= Bryan Willson =

Bryan Willson is a professor of mechanical engineering at Colorado State University (CSU) and the founder and director of the Engines and Energy Conversion Laboratory (EECL) at CSU. His research primarily focuses on the development of sustainable energy solutions.

== Career ==
Bryan Willson received his PhD from the University of Texas at Austin in 1988, the same year he joined the CSU faculty. He teaches in the areas of design, energy, and sustainable development. He is the principal or co-principal investigator on over $30 million in funded research; has funded over 350 graduate and undergraduate students; and is author or co-author of over 200 journal papers, conference proceedings, or technical reports.

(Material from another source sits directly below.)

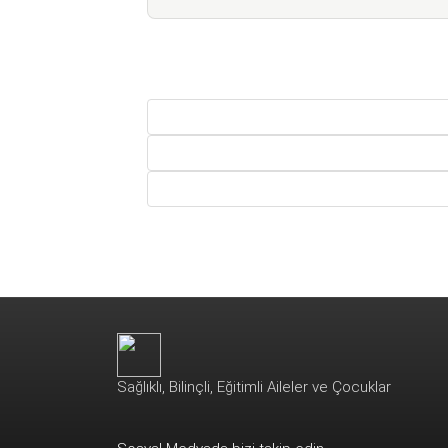
Sağlıklı, Bilinçli, Eğitimli Aileler ve Çocuklar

Willson has worked for over 25 years to develop large scale solutions for global energy needs. He is the founding director of CSU's Clean Energy Supercluster, founder and director of CSU's Engines and Energy Conversion Laboratory; and co-founder of Envirofit International. Willson a co-founder and chief technology strategist of Solix Biofuels, a developer of large-scale production systems for algae-based biofuels.

== Achievements ==
In June 2009, Scientific American named him to its inaugural list of the "Scientific American 10" – ten individuals who have made significant contributions to "guiding science to serve humanity" on a global basis; in August 2009, he was awarded the Maurice Albertson Medal for Sustainable Development (Albertson played a key role as architect of the Peace Corps).